【元消防職員が解説】「お寒い救急体制」から学ぶ|今も変わらない救急の盲点とは

昭和41年の「近代消防」に掲載された記事に、“お寒い救急体制”という言葉があります。交通戦争と呼ばれた時代、事故は増える一方で、救急体制は追いついていないという問題提起でした。

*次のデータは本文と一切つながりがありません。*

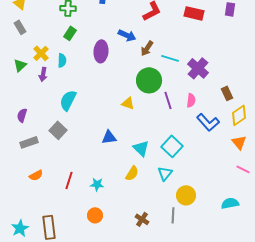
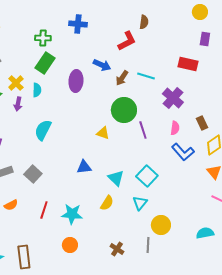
red rectangle: (194, 13) -> (188, 64), moved
green rectangle: (70, 33) -> (45, 63), size x1.5
cyan line: (170, 58) -> (146, 76), moved
pink semicircle: (191, 100) -> (175, 128), moved
gray square: (58, 130) -> (33, 174), moved
cyan star: (97, 184) -> (72, 214), size x1.5

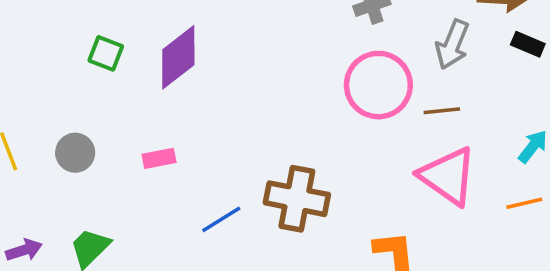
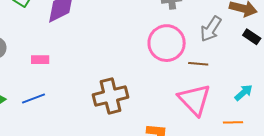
brown cross: (297, 199) -> (111, 96), turned -36
blue line: (221, 219) -> (33, 99), moved

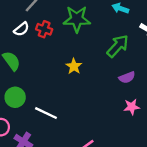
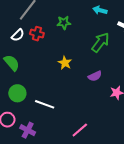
green star: (77, 19) -> (64, 23), size x0.6
purple semicircle: (127, 77) -> (95, 76), moved

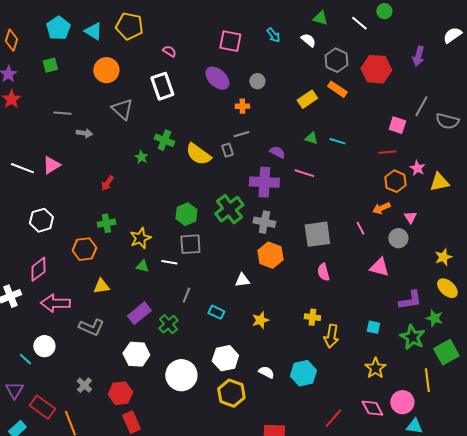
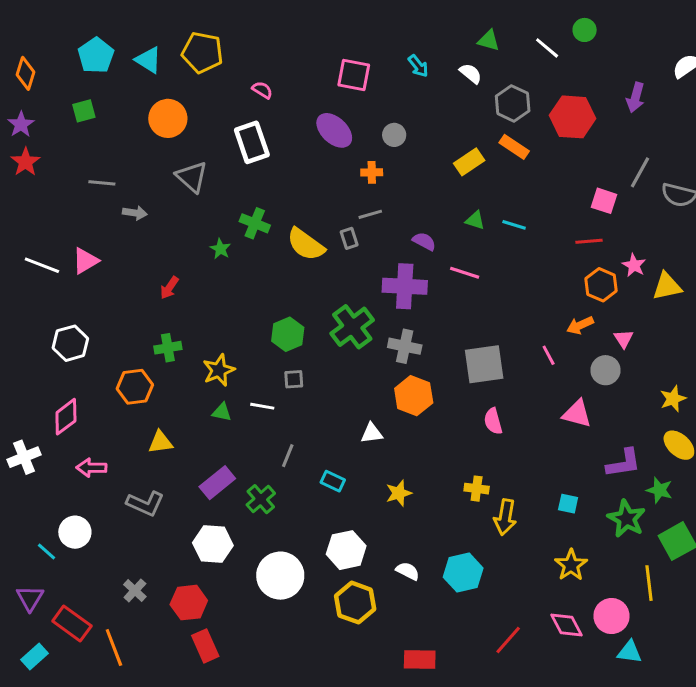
gray square: (190, 244) -> (294, 379), size x0.6
pink arrow: (55, 303) -> (91, 468), size x0.7

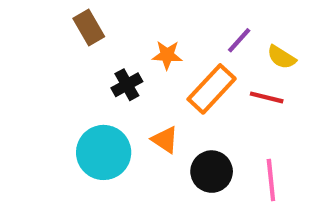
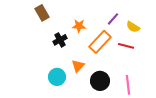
orange triangle: (165, 140) -> (78, 66), turned 40
cyan circle: (104, 152) -> (57, 77), moved, size x0.7

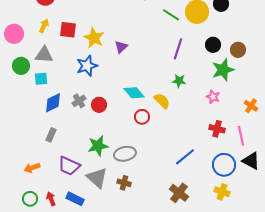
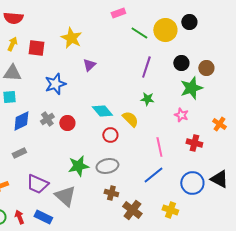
yellow star: (94, 38) -> (71, 38), moved
red cross: (217, 129) -> (194, 143), moved
gray rectangle: (51, 135) -> (19, 153), turned 40
pink line: (241, 136) -> (159, 147), moved
green star: (98, 146) -> (78, 166), moved
gray ellipse: (125, 154) -> (107, 166), moved
brown cross: (124, 183) -> (111, 193), moved
yellow cross: (222, 192) -> (170, 210), moved
brown cross: (179, 193) -> (132, 210), moved

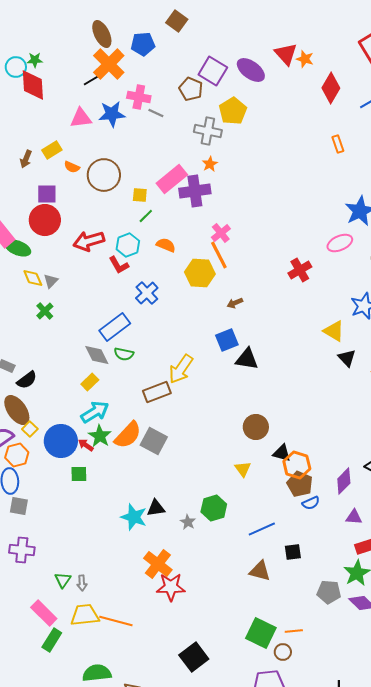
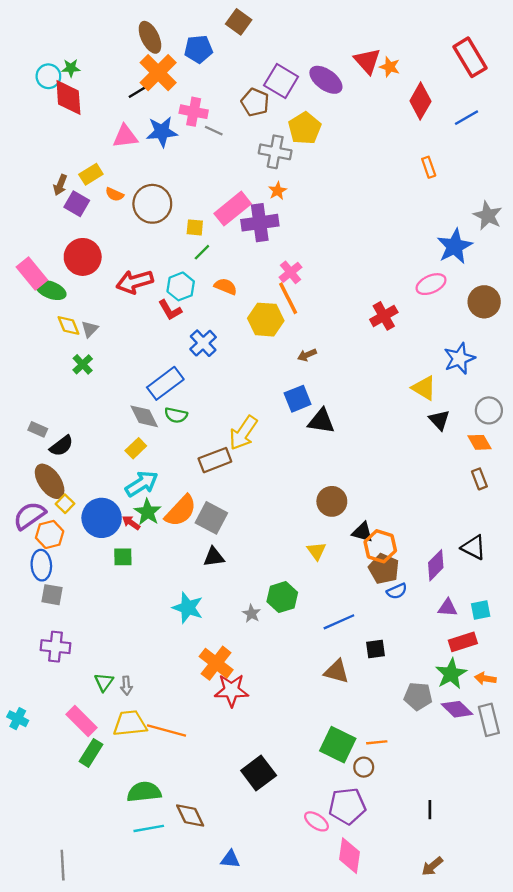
purple square: (47, 194) -> (77, 204), moved, turned 30
black triangle: (156, 508) -> (214, 557), moved

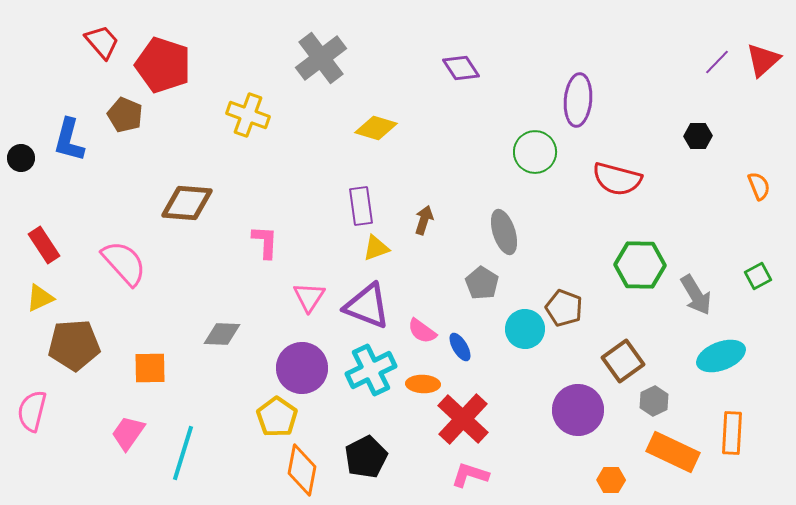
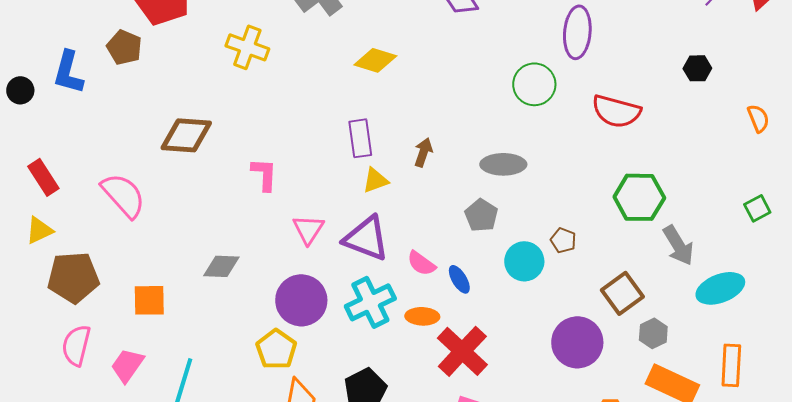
gray ellipse: (504, 232) -> (503, 164), turned -72
gray arrow: (696, 295) -> (678, 245), moved
brown pentagon: (564, 308) -> (563, 240), size x0.7
pink semicircle: (32, 411) -> (76, 345), moved

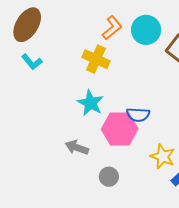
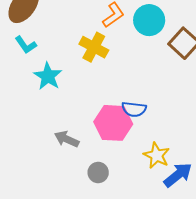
cyan star: (90, 103) -> (48, 76), moved

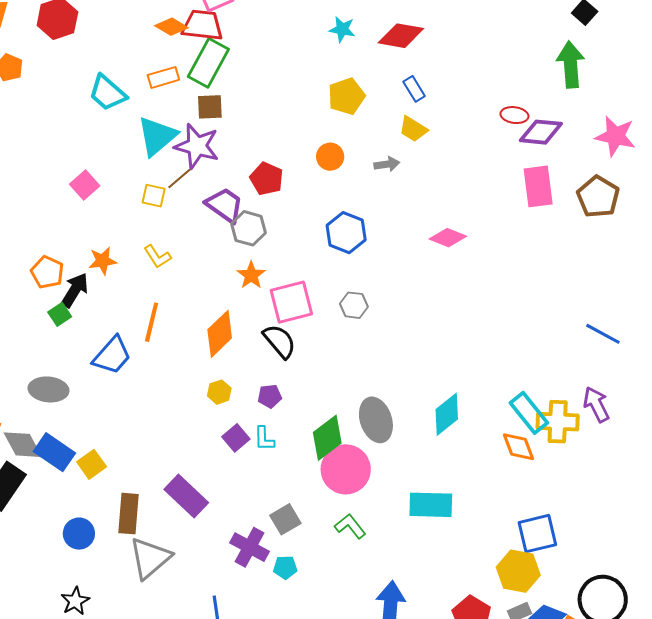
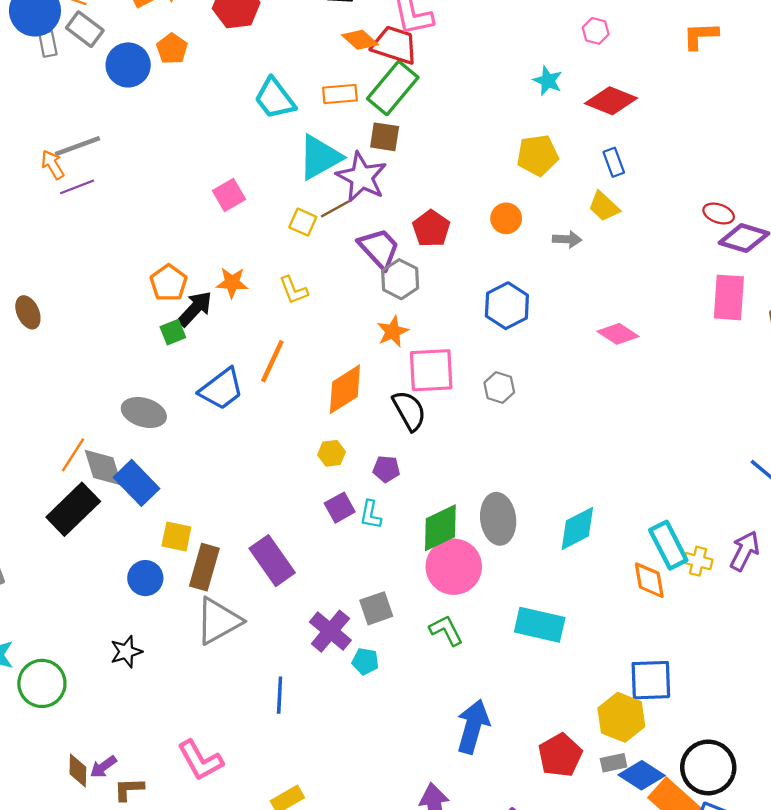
purple arrow: (596, 405) -> (745, 551), turned 42
yellow cross: (558, 422) -> (698, 561), size x0.6
yellow square: (92, 464) -> (176, 537), moved, turned 36

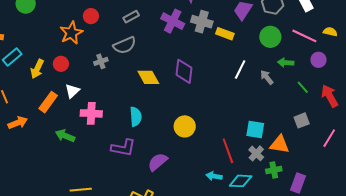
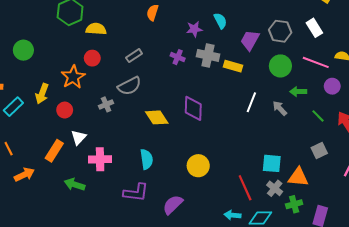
purple cross: (173, 21) -> (178, 57), size x0.6
yellow arrow: (37, 69) -> (42, 94), moved

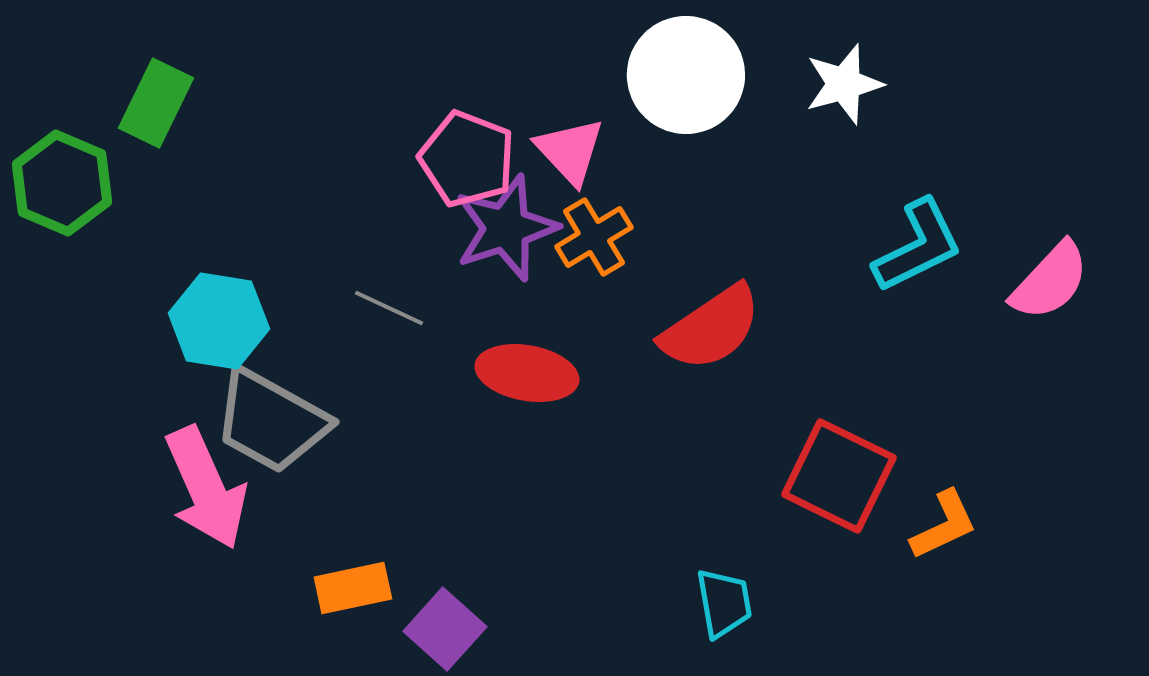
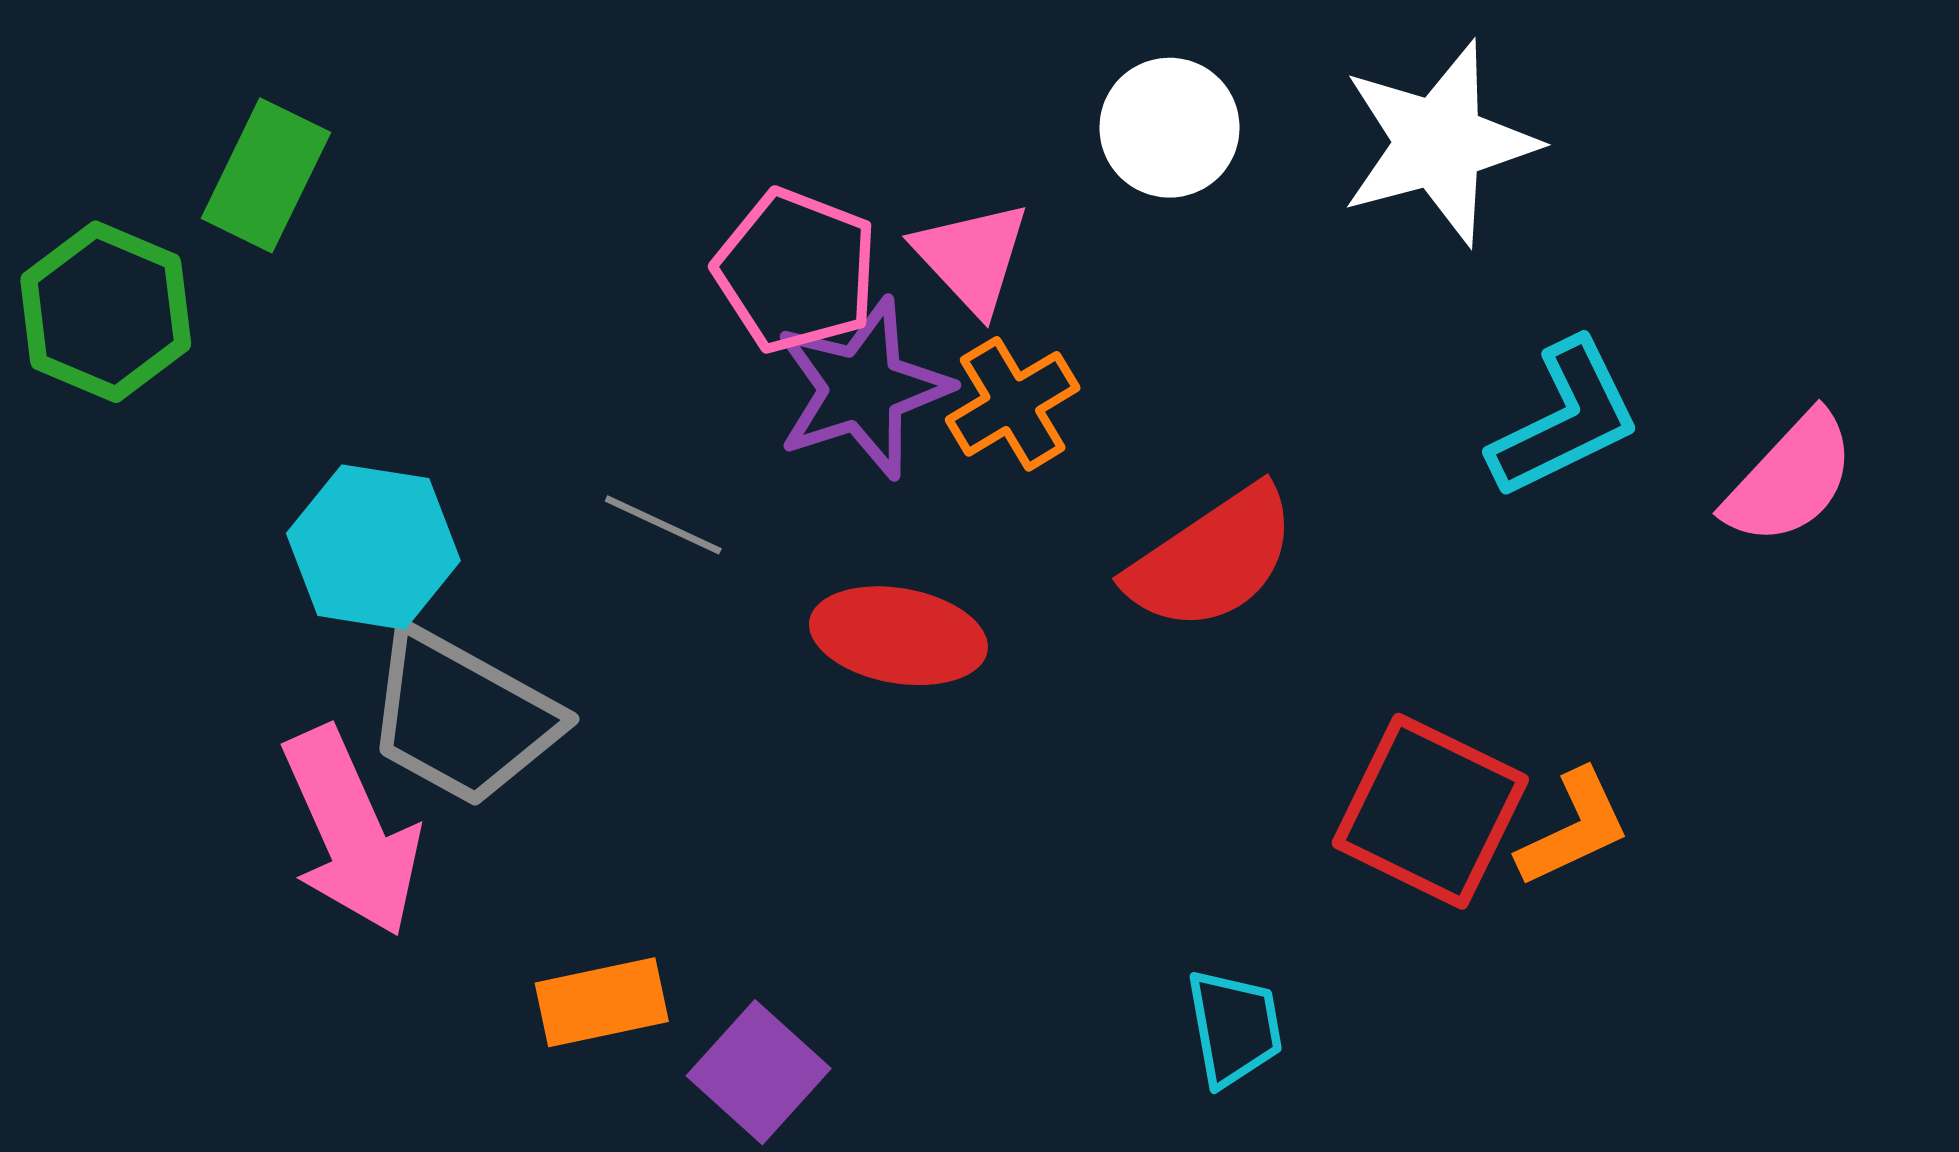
white circle: (686, 75) -> (1169, 128), size x0.7
white star: (844, 84) -> (1439, 143), size x1.5
orange L-shape: (944, 525) -> (1574, 828), moved

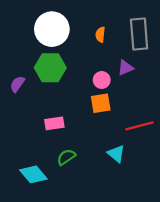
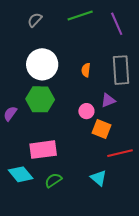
orange square: (101, 103) -> (101, 129), moved, turned 30
pink rectangle: (54, 123) -> (43, 150), size x1.5
cyan diamond: (33, 174) -> (21, 174), moved

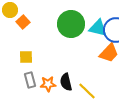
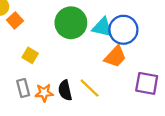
yellow square: (26, 57) -> (30, 55), moved, turned 32
yellow line: (87, 91) -> (90, 88), moved

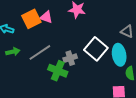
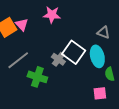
pink triangle: (46, 17) -> (22, 24), turned 32
gray cross: (70, 58) -> (58, 59), moved, turned -32

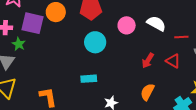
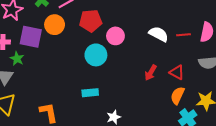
pink circle: (127, 25) -> (115, 36), moved
red line: (181, 37) -> (184, 35), moved
orange semicircle: (147, 92) -> (177, 95), moved

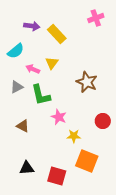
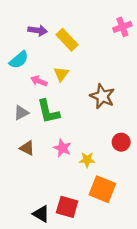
pink cross: (96, 18) -> (122, 27), moved
gray triangle: (17, 87) -> (21, 113), moved
pink star: (59, 117) -> (62, 148), moved
black triangle: (27, 168) -> (41, 214), moved, turned 35

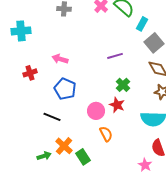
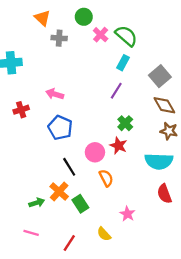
cyan rectangle: (142, 24) -> (123, 63), moved
purple line: (115, 56) -> (116, 91), turned -42
black line: (52, 117) -> (69, 167), moved, turned 36
pink star: (145, 165) -> (127, 214), moved

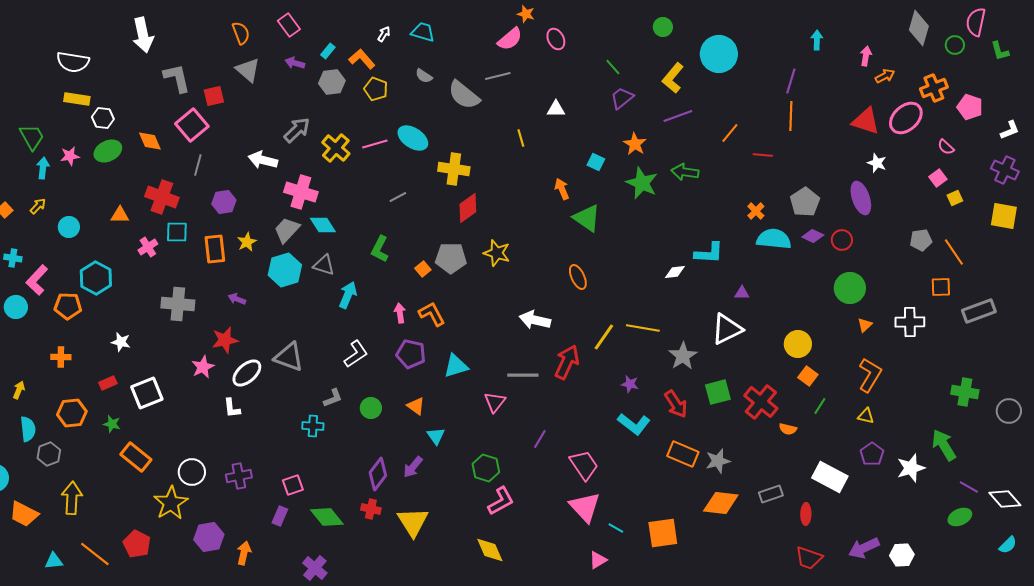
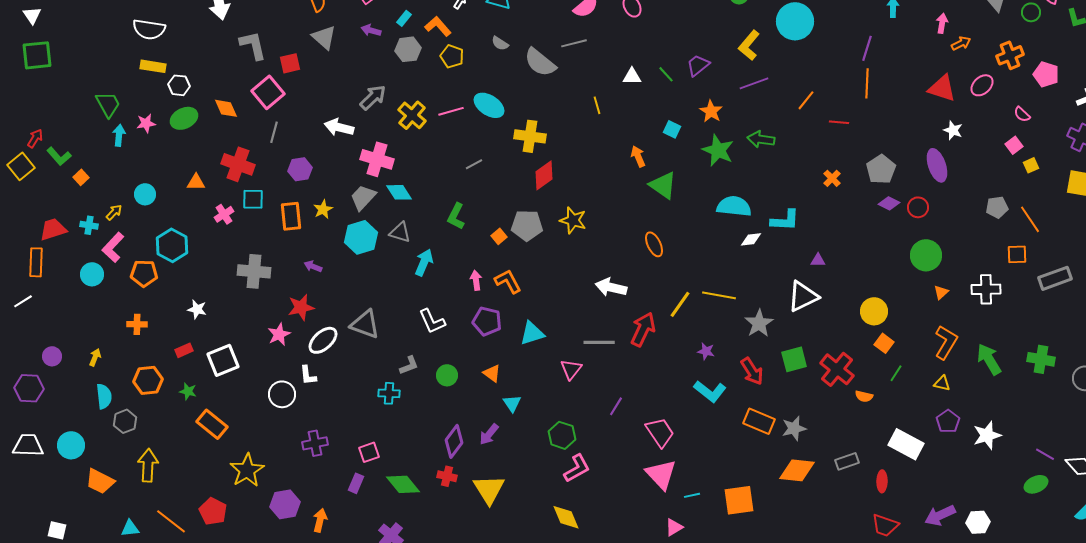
green line: (613, 67) -> (666, 74), moved
pink ellipse: (906, 118) -> (982, 85), size x0.7
yellow arrow: (38, 206) -> (114, 212), moved
cyan semicircle: (774, 239) -> (734, 206), moved
white L-shape: (356, 354) -> (432, 321), turned 100
green arrow: (944, 445) -> (989, 359), moved
white circle: (192, 472) -> (282, 394), moved
cyan line: (616, 528) -> (692, 495), turned -42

時代は変わりましたが、救急の本質的な課題は、今も完全には消えていません。この記事から、現代の防災に通じる視点を整理します。


■① 救急は「起きてから整える」では遅い

交通事故が増えた時代、救急の体制整備は後手に回りがちでした。事故が増えてから人員や車両を増やす。これは今でも起きやすい構図です。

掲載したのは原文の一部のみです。